Fires of Fear

Had an absolutely tremendous time at the Silver Skate Festival this past weekend!

Wonderful bunch of other artists to work with, and the festival itself is really quite an event – a great blend of sport and cultural events (there are events going on this week too, culminating in weekend celebrations and closing). My thanks and congrats to everyone involved in the festival – well done!

One of the things I found so inspiring about the festival was the curatorial focus we were given as participants; it’s all well and good to get a bunch of artist to make work, but having a thematic/narrative frame for our efforts really made things happen. As artists, we were actually ‘characters’ in a story,  so we were contributing to (and connecting with) the theatre and storytelling going on in other parts of the festival site.

I’ve always liked the idea of committing the things we most want to release to the transformative power of fire; such a process provides a deep level of engagement with change in so many ways. And there’s a fascination with fire and  the spectacle of it – the beauty, power, danger – that has a the capacity to draw people in that other things do not. It’s visceral, immediate on many levels simultaneously.

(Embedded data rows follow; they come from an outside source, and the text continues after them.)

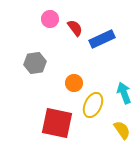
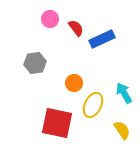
red semicircle: moved 1 px right
cyan arrow: rotated 10 degrees counterclockwise
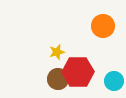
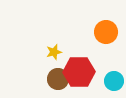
orange circle: moved 3 px right, 6 px down
yellow star: moved 3 px left
red hexagon: moved 1 px right
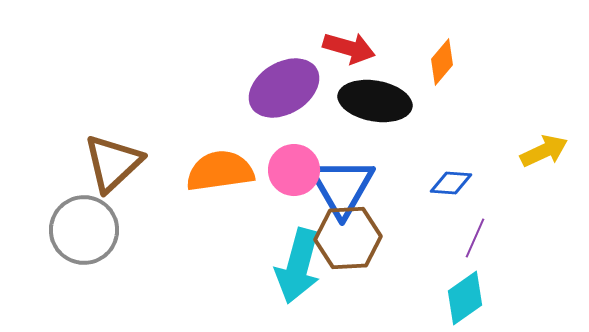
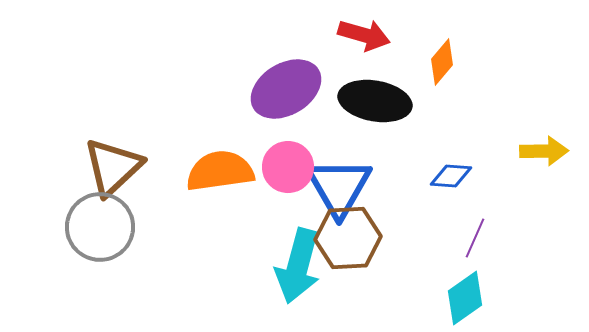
red arrow: moved 15 px right, 13 px up
purple ellipse: moved 2 px right, 1 px down
yellow arrow: rotated 24 degrees clockwise
brown triangle: moved 4 px down
pink circle: moved 6 px left, 3 px up
blue diamond: moved 7 px up
blue triangle: moved 3 px left
gray circle: moved 16 px right, 3 px up
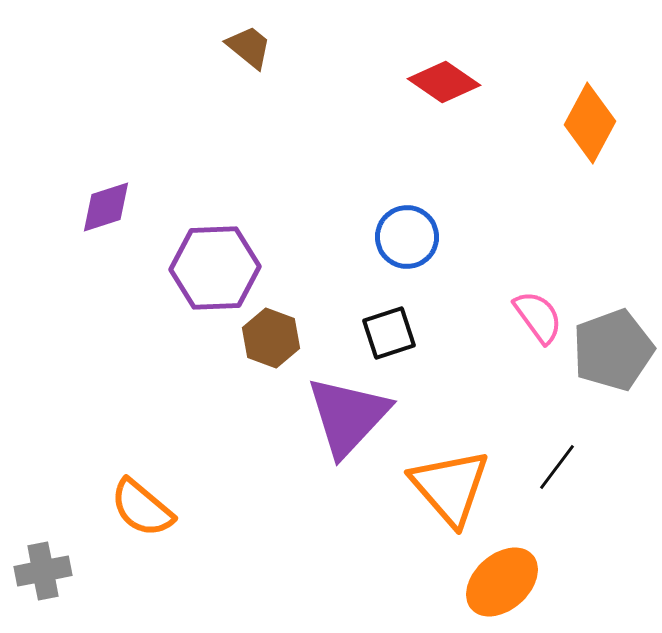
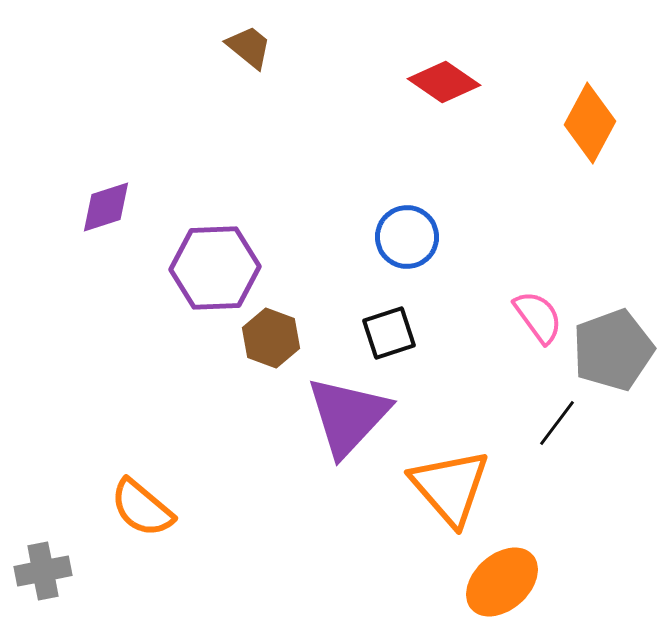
black line: moved 44 px up
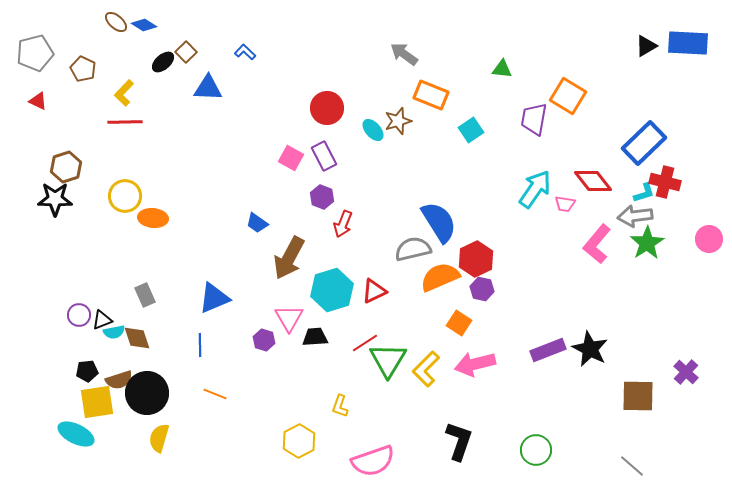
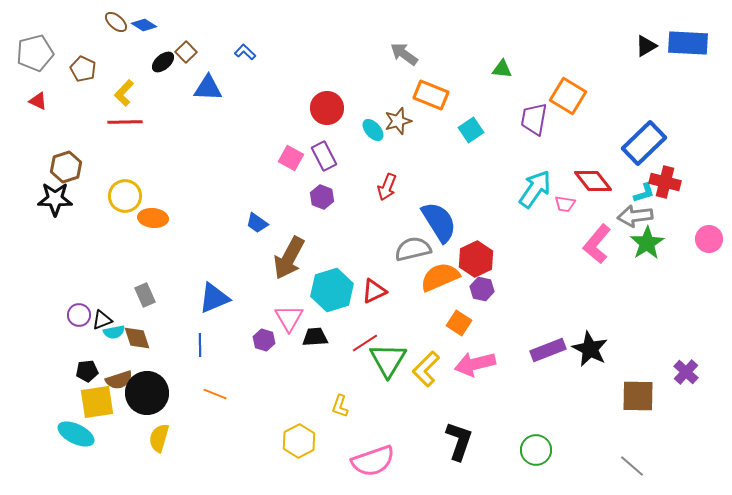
red arrow at (343, 224): moved 44 px right, 37 px up
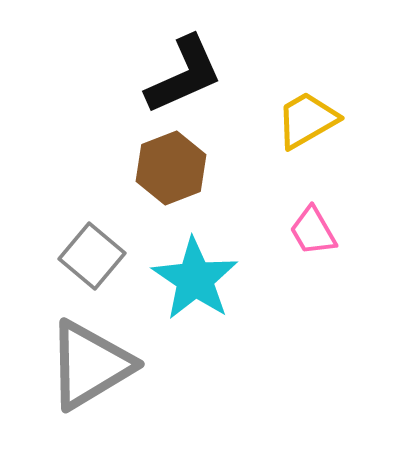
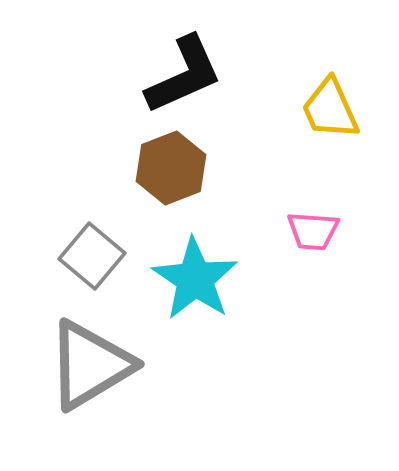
yellow trapezoid: moved 23 px right, 11 px up; rotated 84 degrees counterclockwise
pink trapezoid: rotated 56 degrees counterclockwise
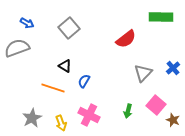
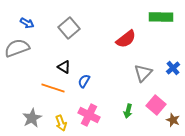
black triangle: moved 1 px left, 1 px down
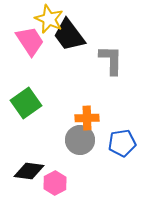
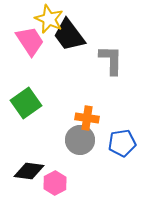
orange cross: rotated 10 degrees clockwise
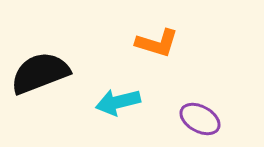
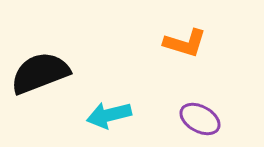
orange L-shape: moved 28 px right
cyan arrow: moved 9 px left, 13 px down
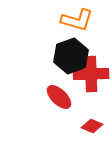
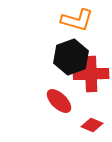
black hexagon: moved 1 px down
red ellipse: moved 4 px down
red diamond: moved 1 px up
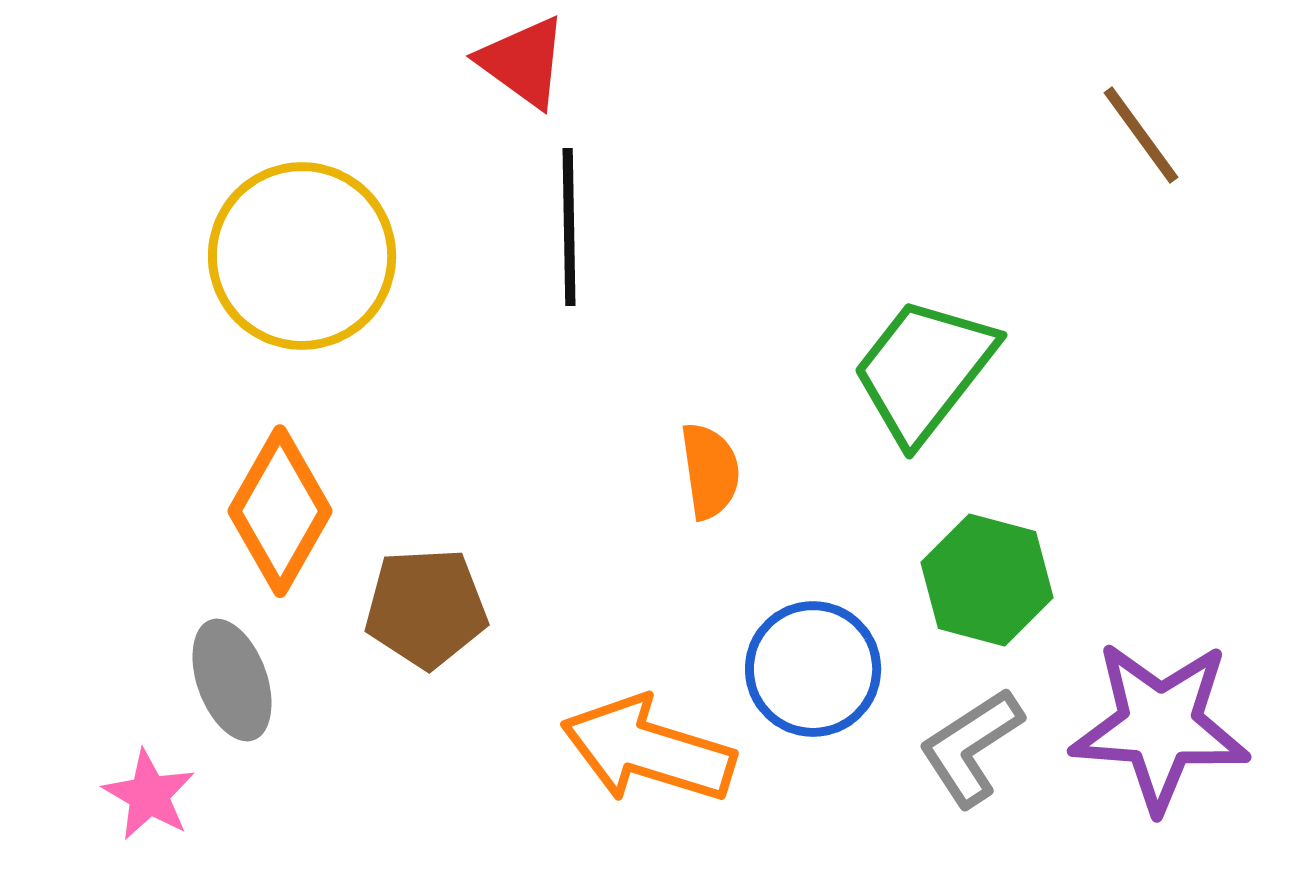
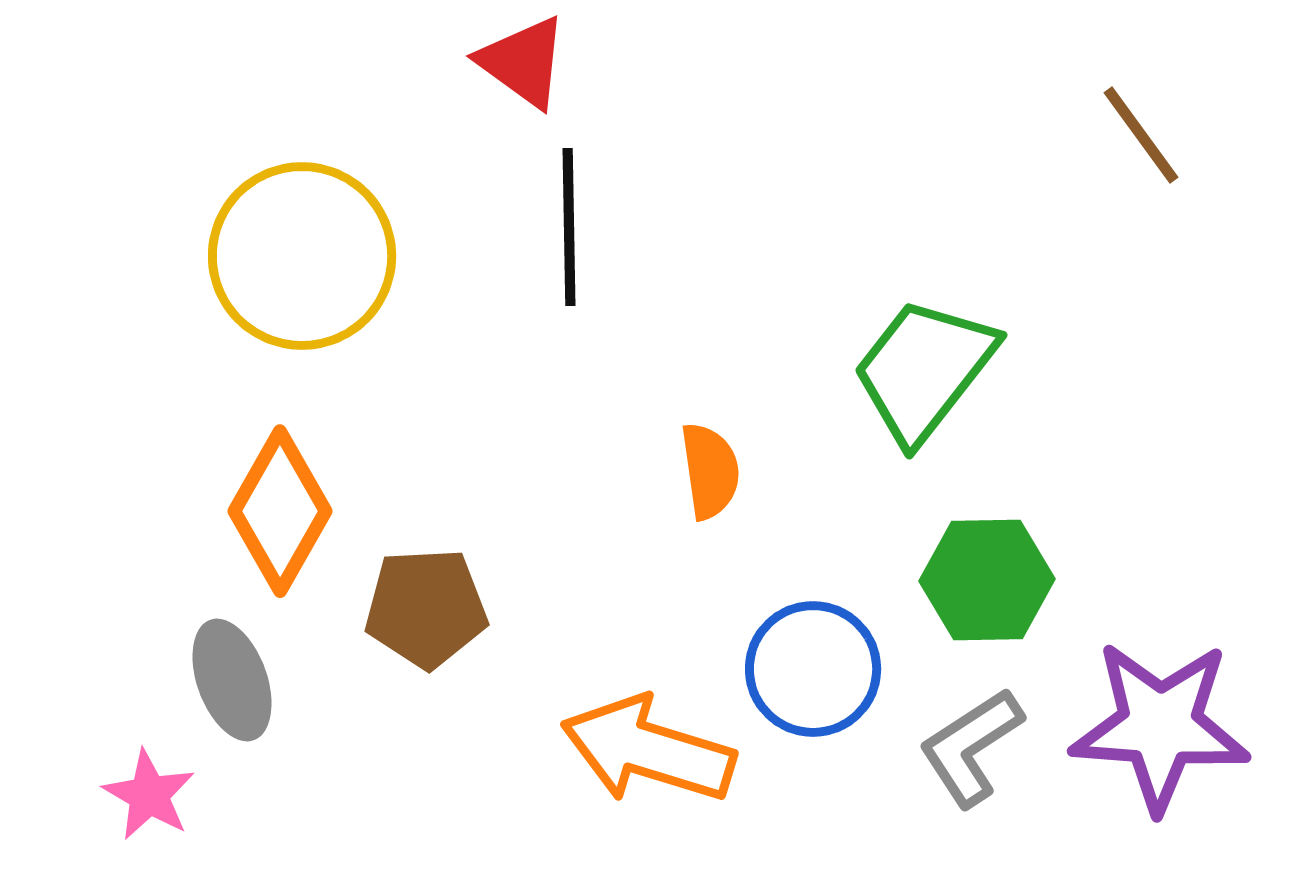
green hexagon: rotated 16 degrees counterclockwise
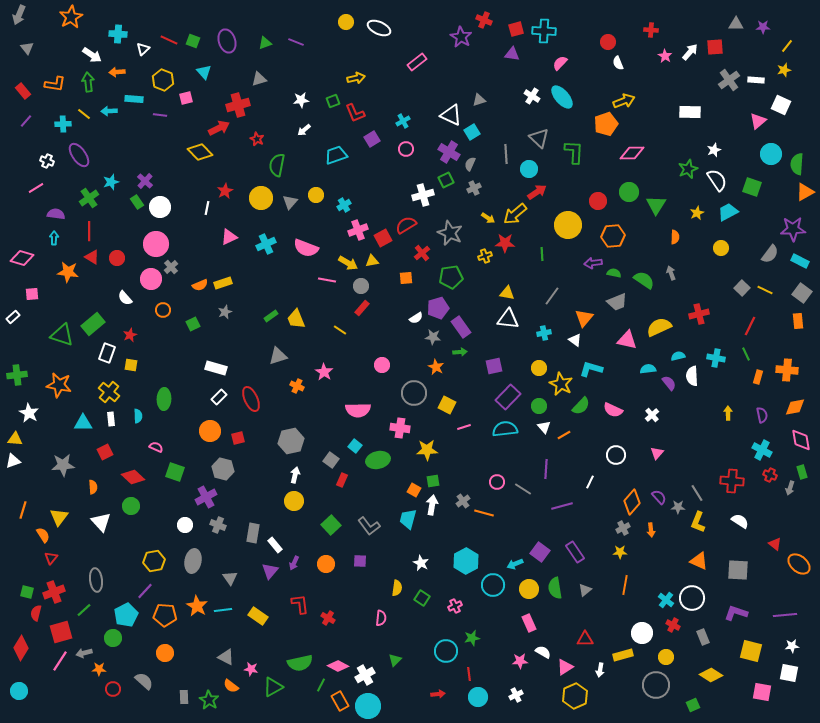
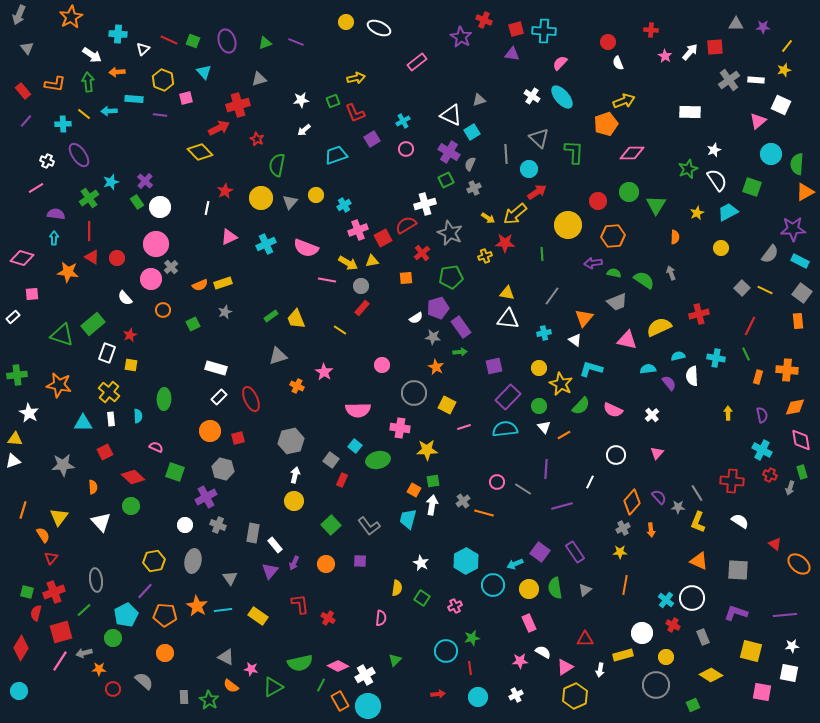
white cross at (423, 195): moved 2 px right, 9 px down
red line at (469, 674): moved 1 px right, 6 px up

There’s alos something incredibly liberating about creating something that you know will be irrevocably changed/transformed shortly after its completion. I won’t say the sculptures we made were  destroyed – they weren’t, really, in the grand scheme of things. Not at all – the fire changed them tremendously on one level, but what could not be altered by the fire was the  participation by each of us in the entire process: the making, and the sharing of that making was to me the real art here.

Still – the things we did make were pretty great all on their own! I was really fascinated by the range of work produced: we each took the idea of creating an effigy of something fearful in completely different directions.

Here are some images from the Saturday “build and burn” – there were six artist-teams each producing a separate sculpture on the first day:

And then … we got to do it all again on Sunday! Part 2 to follow ….

6 thoughts on “Fires of Fear

  1. This looks like a great project to have been involved in – I like this idea of fear burning, I may try it on a small scale..!

    • It was a terrific experience. I think it’s a really powerful idea – to take fears and make them concrete things, and them cast them out to be transformed. Worth doing – on whatever scale~!

  2. This is very cool, Sydney! I love that you shared the before and after pieces. Your burned nest with chicken feet is very beautiful in skeletal form. It makes me think of Mussorgsky’s Baba Yaga music – did you play it for accompaniment?

    • I really like the skeletal forms of the burned pieces too – more than the ‘originals’ in some ways. No sadly, no Mussorgsky, but Baba Yaga did in fact make an appearance several times over the weekend, in a grove of trees where the storytelling tent was, and she brought us a cauldron of fears every night to stuff in to our sculptures – things people had written down on slips of paper. It was quite magical.